◆ Exercise materials

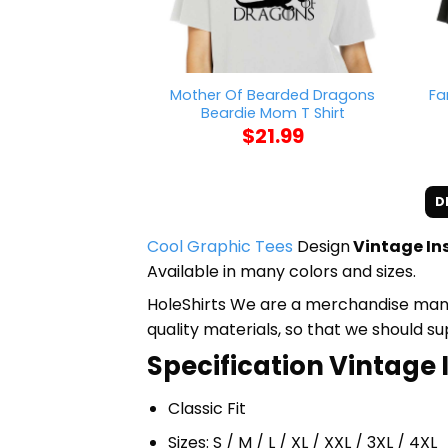
Mother Of Bearded Dragons
Fa
Beardie Mom T Shirt
$
21.99
D
Cool Graphic Tees
Design
Vintage In
Available in many colors and sizes.
HoleShirts We are a merchandise manufa
quality materials, so that we should s
Specification Vintage 
Classic Fit
Sizes: S / M / L / XL / XXL / 3XL / 4XL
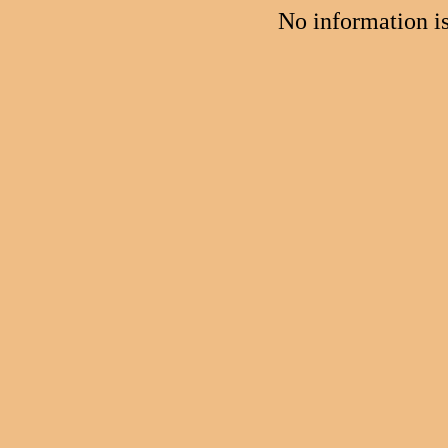
No information i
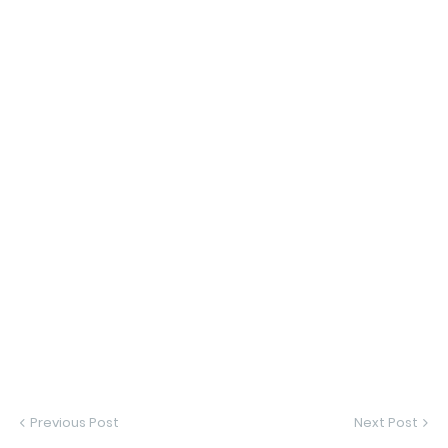
Previous Post
Next Post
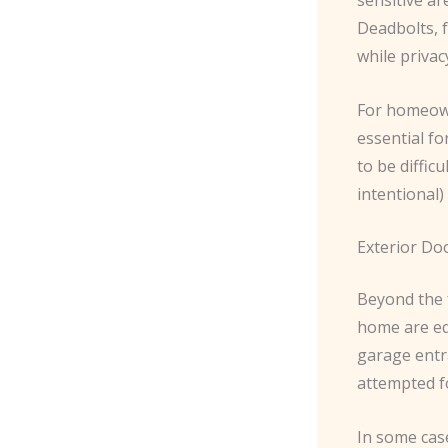
Deadbolts, f
while priva
For homeown
essential fo
to be diffic
intentional)
Exterior Do
Beyond the f
home are equ
garage entra
attempted f
In some cas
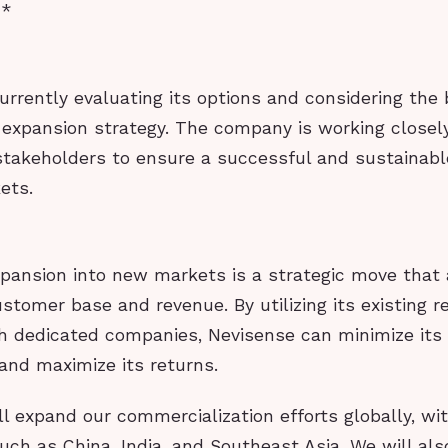
**
urrently evaluating its options and considering the
 expansion strategy. The company is working closely
stakeholders to ensure a successful and sustainab
ets.
xpansion into new markets is a strategic move that
ustomer base and revenue. By utilizing its existing r
th dedicated companies, Nevisense can minimize its
and maximize its returns.
ll expand our commercialization efforts globally, wi
ch as China, India, and Southeast Asia. We will als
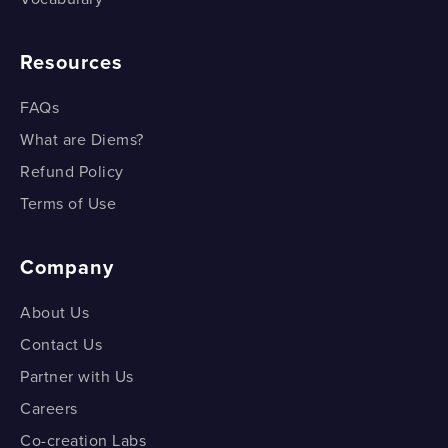
Resources
FAQs
What are Diems?
Refund Policy
Terms of Use
Company
About Us
Contact Us
Partner with Us
Careers
Co-creation Labs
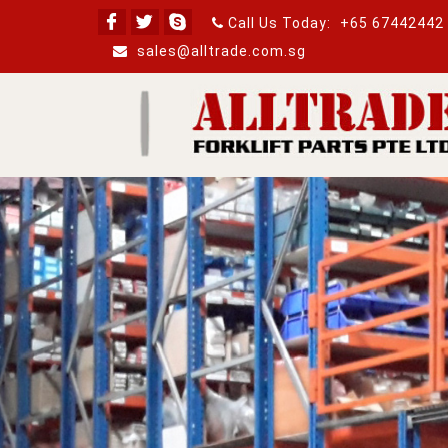
Call Us Today:
+65 67442442
sales@alltrade.com.sg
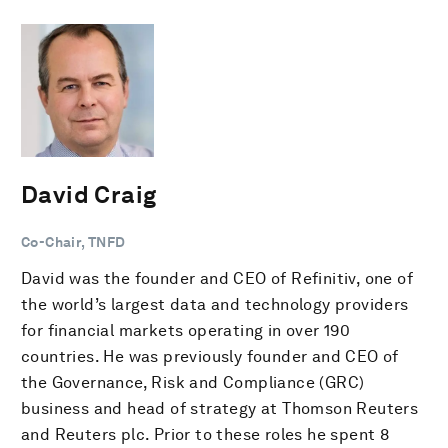
David Craig
Co-Chair, TNFD
David was the founder and CEO of Refinitiv, one of
the world’s largest data and technology providers
for financial markets operating in over 190
countries. He was previously founder and CEO of
the Governance, Risk and Compliance (GRC)
business and head of strategy at Thomson Reuters
and Reuters plc. Prior to these roles he spent 8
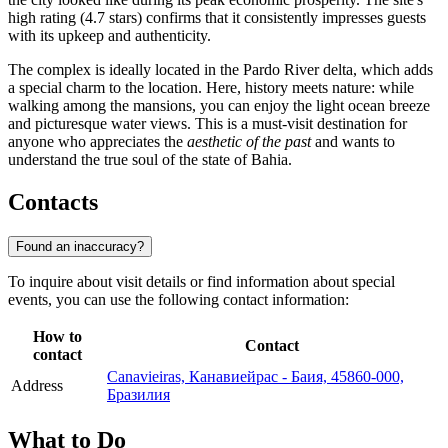
high rating (4.7 stars) confirms that it consistently impresses guests
with its upkeep and authenticity.
The complex is ideally located in the Pardo River delta, which adds
a special charm to the location. Here, history meets nature: while
walking among the mansions, you can enjoy the light ocean breeze
and picturesque water views. This is a must-visit destination for
anyone who appreciates the
aesthetic of the past
and wants to
understand the true soul of the state of Bahia.
Contacts
Found an inaccuracy?
To inquire about visit details or find information about special
events, you can use the following contact information:
How to
Contact
contact
Canavieiras, Канавиейрас - Баия, 45860-000,
Address
Бразилия
What to Do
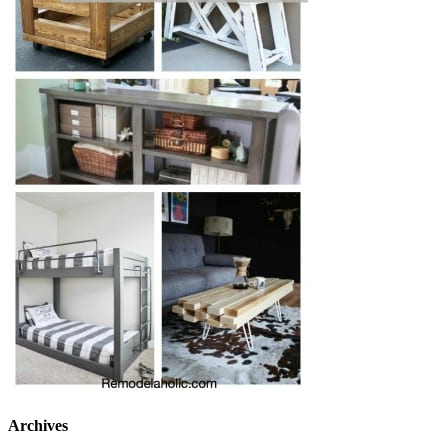
Archives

◆ Task goal
Looking over the records, find each line with the word "while" and copy it.

◆ Answer to this task
while priva
a special charm to the location. Here, history meets nature: while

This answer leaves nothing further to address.